[TASK DETAILS]: Set down each record below precisely, skipping the pictures.

═════ PROVIDED ENTRIES

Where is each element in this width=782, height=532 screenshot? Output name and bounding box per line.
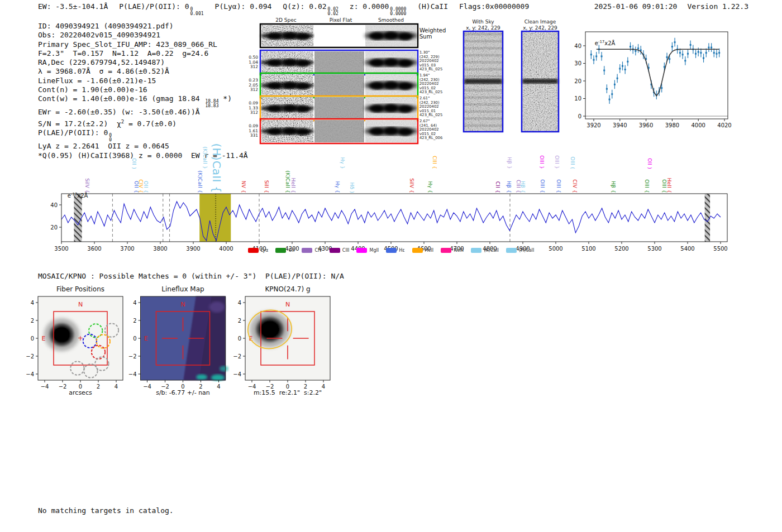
- spectral-line-label-27: OIII (: [570, 156, 575, 169]
- cutout-row-3: [260, 96, 418, 121]
- inset-xtick: 4020: [717, 122, 731, 128]
- cutout-column-title-2: Smoothed: [366, 17, 416, 23]
- spectral-line-label-11: HeII {: [290, 178, 296, 193]
- legend-label: Lyα: [261, 248, 269, 253]
- header-seg-1: P(LAE)/P(OII): 000.001: [119, 2, 203, 16]
- spectral-line-label-0: SiIV {: [84, 178, 90, 193]
- info-line-text-5: RA,Dec (229.679794,52.149487): [38, 58, 165, 66]
- header-seg-3: Q(z): 0.020.020.02: [283, 2, 338, 16]
- spectrum-xtick: 3900: [186, 246, 200, 252]
- lineflux-ytick: 4: [133, 300, 136, 306]
- legend-label: NeIII: [454, 248, 464, 253]
- fiber-xlabel: arcsecs: [27, 389, 133, 396]
- kpno-title: KPNO(24.7) g: [243, 285, 332, 293]
- info-line-text-4: F=2.3" T=0.157 N=1.12 A=0.22 g=24.6: [38, 49, 208, 57]
- legend-item-7: NeIII: [441, 248, 464, 253]
- fiber-center-mark: +: [78, 334, 83, 342]
- row-3-left-labels: 0.091.61331: [235, 124, 258, 138]
- super-sub-stack: 0.020.02: [328, 7, 338, 16]
- info-line-10: EWr = -2.60(±0.35) (w: -3.50(±0.46))Å: [38, 108, 248, 117]
- inset-ytick: 10: [574, 95, 581, 102]
- fiber-ytick: −4: [26, 371, 34, 377]
- fiber-east-label: E: [42, 335, 46, 342]
- spectral-line-label-26: OIII {: [556, 179, 561, 193]
- spectral-line-label-1: OII ): [131, 158, 137, 169]
- info-line-4: F=2.3" T=0.157 N=1.12 A=0.22 g=24.6: [38, 49, 248, 58]
- lineflux-ytick: −2: [128, 353, 137, 360]
- inset-ytick: 40: [574, 43, 581, 49]
- weighted-sum-label: Weighted Sum: [419, 27, 446, 40]
- spectral-line-label-32: OIII {: [661, 179, 667, 193]
- spectrum-ytick: 40: [50, 202, 58, 208]
- info-line-text-11: S/N = 17.2(±2.2) χ2 = 0.7(±0.0): [38, 119, 177, 128]
- info-line-text-8: Cont(n) = 1.90(±0.00)e-16: [38, 85, 147, 94]
- info-line-6: λ = 3968.07Å σ = 4.86(±0.52)Å: [38, 67, 248, 76]
- info-line-text-13: LyA z = 2.2641 OII z = 0.0645: [38, 142, 169, 150]
- lineflux-north-label: N: [180, 301, 185, 308]
- legend-swatch: [471, 248, 481, 253]
- with-sky-image: [464, 31, 503, 132]
- info-line-8: Cont(n) = 1.90(±0.00)e-16: [38, 85, 248, 94]
- super-sub-stack: 18.8418.83: [205, 99, 218, 108]
- fiber-ytick: 0: [31, 336, 34, 342]
- inset-xtick: 3960: [639, 122, 653, 128]
- spectral-line-label-30: OIII {: [644, 179, 650, 193]
- lineflux-ytick: 2: [133, 318, 136, 324]
- legend-label: Hε: [399, 248, 404, 253]
- info-line-text-1: ID: 4090394921 (4090394921.pdf): [38, 22, 174, 30]
- kpno-ytick: 0: [238, 336, 241, 342]
- spectral-line-label-31: OII ): [647, 158, 652, 169]
- legend-label: (H)CaII: [519, 248, 534, 253]
- legend-item-6: HeII: [412, 248, 434, 253]
- spectral-line-label-28: CIV {: [572, 179, 578, 193]
- cutout-column-title-1: Pixel Flat: [316, 17, 366, 23]
- kpno-ytick: 4: [238, 300, 241, 306]
- sky-panels: NE+−4−2024−4−2024NE−4−2024−4−2024NE−4−20…: [26, 296, 330, 390]
- cutout-strip: [260, 24, 559, 143]
- with_sky-title: With Sky: [452, 19, 514, 25]
- clean_image-subtitle: x, y: 242, 229: [509, 25, 571, 31]
- kpno-xlabel: m:15.5 re:2.1" s:2.2": [235, 389, 341, 396]
- legend-swatch: [441, 248, 451, 253]
- spectral-line-label-14: Hδ ): [349, 183, 355, 193]
- row-0-left-labels: 0.501.04312: [235, 55, 258, 70]
- spectral-line-label-9: SiII {: [264, 180, 269, 193]
- header-seg-4: z: 0.00000.00000.0000: [350, 2, 406, 16]
- spectrum-xtick: 5300: [647, 246, 661, 252]
- spectrum-xtick: 3600: [87, 246, 101, 252]
- row-2-right-labels: 2.61"(242, 230)20220402v015_01423_RL_025: [419, 97, 453, 118]
- header-stats: EW: -3.5±-104.1ÅP(LAE)/P(OII): 000.001P(…: [38, 2, 529, 16]
- legend-item-5: Hε: [386, 248, 404, 253]
- super-sub-stack: 00: [109, 133, 112, 142]
- legend-label: MgII: [369, 248, 379, 253]
- header-seg-5: (H)CaII: [417, 2, 448, 16]
- cutout-column-title-0: 2D Spec: [261, 17, 311, 23]
- legend-swatch: [506, 248, 517, 253]
- info-line-9: Cont(w) = 1.40(±0.00)e-16 (gmag 18.84 18…: [38, 94, 248, 108]
- kpno-panel: NE−4−2024−4−2024: [233, 296, 330, 390]
- legend-swatch: [386, 248, 397, 253]
- spectral-line-label-4: OII {: [143, 181, 149, 193]
- timestamp-version: 2025-01-06 09:01:20 Version 1.22.3: [594, 2, 748, 11]
- lineflux-panel: NE−4−2024−4−2024: [128, 296, 228, 390]
- version: Version 1.22.3: [687, 2, 748, 11]
- spectral-line-label-17: CIII {: [432, 156, 437, 169]
- cutout-row-0: [260, 24, 418, 47]
- fiber-north-label: N: [78, 301, 83, 308]
- spectral-line-label-5: (K)CaII {: [197, 171, 203, 193]
- spectrum-xtick: 5400: [680, 246, 694, 252]
- row-3-right-labels: 2.67"(241, 64)20220402v015_02423_RL_006: [419, 119, 453, 141]
- row-1-right-labels: 1.94"(242, 230)20220402v015_02423_RL_025: [419, 74, 453, 95]
- legend-label: CIV: [314, 248, 322, 253]
- info-line-11: S/N = 17.2(±2.2) χ2 = 0.7(±0.0): [38, 117, 248, 129]
- lineflux-xlabel: s/b: -6.77 +/- nan: [130, 389, 236, 396]
- legend-swatch: [302, 248, 312, 253]
- kpno-ytick: 2: [238, 318, 241, 324]
- kpno-north-label: N: [285, 301, 290, 308]
- footer-line-1: No matching targets in catalog.: [38, 506, 174, 515]
- spectral-line-label-29: Hβ {: [611, 181, 616, 193]
- legend-label: (K)CaII: [484, 248, 499, 253]
- clean_image-title: Clean Image: [509, 19, 571, 25]
- spectrum-chart: 3500360037003800390040004100420043004400…: [50, 194, 727, 252]
- inset-xtick: 3980: [665, 122, 679, 128]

══════════

[THE COMPLETED TASK]:
Where is each element in this width=782, height=532 screenshot? Output name and bounding box per line.
- spectral-line-label-27: OIII (: [570, 156, 575, 169]
- cutout-row-3: [260, 96, 418, 121]
- inset-xtick: 4020: [717, 122, 731, 128]
- cutout-column-title-2: Smoothed: [366, 17, 416, 23]
- spectral-line-label-11: HeII {: [290, 178, 296, 193]
- legend-label: Lyα: [261, 248, 269, 253]
- header-seg-1: P(LAE)/P(OII): 000.001: [119, 2, 203, 16]
- spectral-line-label-0: SiIV {: [84, 178, 90, 193]
- info-line-text-5: RA,Dec (229.679794,52.149487): [38, 58, 165, 66]
- header-seg-3: Q(z): 0.020.020.02: [283, 2, 338, 16]
- spectrum-xtick: 3900: [186, 246, 200, 252]
- lineflux-ytick: 4: [133, 300, 136, 306]
- legend-label: NeIII: [454, 248, 464, 253]
- fiber-xlabel: arcsecs: [27, 389, 133, 396]
- kpno-title: KPNO(24.7) g: [243, 285, 332, 293]
- info-line-text-4: F=2.3" T=0.157 N=1.12 A=0.22 g=24.6: [38, 49, 208, 57]
- legend-item-7: NeIII: [441, 248, 464, 253]
- fiber-center-mark: +: [78, 334, 83, 342]
- row-3-left-labels: 0.091.61331: [235, 124, 258, 138]
- super-sub-stack: 0.020.02: [328, 7, 338, 16]
- info-line-10: EWr = -2.60(±0.35) (w: -3.50(±0.46))Å: [38, 108, 248, 117]
- inset-ytick: 10: [574, 95, 581, 102]
- fiber-ytick: −4: [26, 371, 34, 377]
- fiber-east-label: E: [42, 335, 46, 342]
- spectral-line-label-26: OIII {: [556, 179, 561, 193]
- spectral-line-label-1: OII ): [131, 158, 137, 169]
- info-line-4: F=2.3" T=0.157 N=1.12 A=0.22 g=24.6: [38, 49, 248, 58]
- lineflux-ytick: −2: [128, 353, 137, 360]
- inset-ytick: 40: [574, 43, 581, 49]
- weighted-sum-label: Weighted Sum: [419, 27, 446, 40]
- spectral-line-label-32: OIII {: [661, 179, 667, 193]
- spectrum-ytick: 40: [50, 202, 58, 208]
- info-line-text-11: S/N = 17.2(±2.2) χ2 = 0.7(±0.0): [38, 119, 177, 128]
- info-line-text-8: Cont(n) = 1.90(±0.00)e-16: [38, 85, 147, 94]
- info-line-6: λ = 3968.07Å σ = 4.86(±0.52)Å: [38, 67, 248, 76]
- info-line-text-13: LyA z = 2.2641 OII z = 0.0645: [38, 142, 169, 150]
- lineflux-north-label: N: [180, 301, 185, 308]
- legend-swatch: [471, 248, 481, 253]
- with-sky-image: [464, 31, 503, 132]
- info-line-8: Cont(n) = 1.90(±0.00)e-16: [38, 85, 248, 94]
- super-sub-stack: 18.8418.83: [205, 99, 218, 108]
- fiber-ytick: 0: [31, 336, 34, 342]
- inset-xtick: 3960: [639, 122, 653, 128]
- spectral-line-label-30: OIII {: [644, 179, 650, 193]
- lineflux-ytick: 2: [133, 318, 136, 324]
- legend-label: Hε: [399, 248, 404, 253]
- info-line-text-1: ID: 4090394921 (4090394921.pdf): [38, 22, 174, 30]
- kpno-ytick: 0: [238, 336, 241, 342]
- spectral-line-label-31: OII ): [647, 158, 652, 169]
- legend-label: (H)CaII: [519, 248, 534, 253]
- legend-item-6: HeII: [412, 248, 434, 253]
- spectral-line-label-28: CIV {: [572, 179, 578, 193]
- cutout-column-title-1: Pixel Flat: [316, 17, 366, 23]
- kpno-ytick: 4: [238, 300, 241, 306]
- sky-panels: NE+−4−2024−4−2024NE−4−2024−4−2024NE−4−20…: [26, 296, 330, 390]
- cutout-strip: [260, 24, 559, 143]
- with_sky-title: With Sky: [452, 19, 514, 25]
- clean_image-subtitle: x, y: 242, 229: [509, 25, 571, 31]
- kpno-xlabel: m:15.5 re:2.1" s:2.2": [235, 389, 341, 396]
- legend-swatch: [441, 248, 451, 253]
- spectral-line-label-14: Hδ ): [349, 183, 355, 193]
- row-0-left-labels: 0.501.04312: [235, 55, 258, 70]
- spectral-line-label-9: SiII {: [264, 180, 269, 193]
- header-seg-4: z: 0.00000.00000.0000: [350, 2, 406, 16]
- spectrum-xtick: 5300: [647, 246, 661, 252]
- spectrum-xtick: 3600: [87, 246, 101, 252]
- row-2-right-labels: 2.61"(242, 230)20220402v015_01423_RL_025: [419, 97, 453, 118]
- header-stats: EW: -3.5±-104.1ÅP(LAE)/P(OII): 000.001P(…: [38, 2, 529, 16]
- legend-item-5: Hε: [386, 248, 404, 253]
- super-sub-stack: 00: [109, 133, 112, 142]
- legend-label: MgII: [369, 248, 379, 253]
- header-seg-5: (H)CaII: [417, 2, 448, 16]
- cutout-column-title-0: 2D Spec: [261, 17, 311, 23]
- legend-swatch: [506, 248, 517, 253]
- info-line-9: Cont(w) = 1.40(±0.00)e-16 (gmag 18.84 18…: [38, 94, 248, 108]
- kpno-panel: NE−4−2024−4−2024: [233, 296, 330, 390]
- legend-swatch: [386, 248, 397, 253]
- spectral-line-label-4: OII {: [143, 181, 149, 193]
- timestamp-version: 2025-01-06 09:01:20 Version 1.22.3: [594, 2, 748, 11]
- lineflux-panel: NE−4−2024−4−2024: [128, 296, 228, 390]
- version: Version 1.22.3: [687, 2, 748, 11]
- spectral-line-label-17: CIII {: [432, 156, 437, 169]
- cutout-row-0: [260, 24, 418, 47]
- fiber-north-label: N: [78, 301, 83, 308]
- spectral-line-label-5: (K)CaII {: [197, 171, 203, 193]
- spectrum-xtick: 5400: [680, 246, 694, 252]
- row-3-right-labels: 2.67"(241, 64)20220402v015_02423_RL_006: [419, 119, 453, 141]
- row-1-right-labels: 1.94"(242, 230)20220402v015_02423_RL_025: [419, 74, 453, 95]
- legend-label: CIV: [314, 248, 322, 253]
- info-line-11: S/N = 17.2(±2.2) χ2 = 0.7(±0.0): [38, 117, 248, 129]
- lineflux-xlabel: s/b: -6.77 +/- nan: [130, 389, 236, 396]
- legend-swatch: [302, 248, 312, 253]
- kpno-ytick: 2: [238, 318, 241, 324]
- kpno-north-label: N: [285, 301, 290, 308]
- footer-line-1: No matching targets in catalog.: [38, 506, 174, 515]
- spectral-line-label-29: Hβ {: [611, 181, 616, 193]
- legend-label: (K)CaII: [484, 248, 499, 253]
- clean_image-title: Clean Image: [509, 19, 571, 25]
- spectrum-chart: 3500360037003800390040004100420043004400…: [50, 194, 727, 252]
- inset-xtick: 3980: [665, 122, 679, 128]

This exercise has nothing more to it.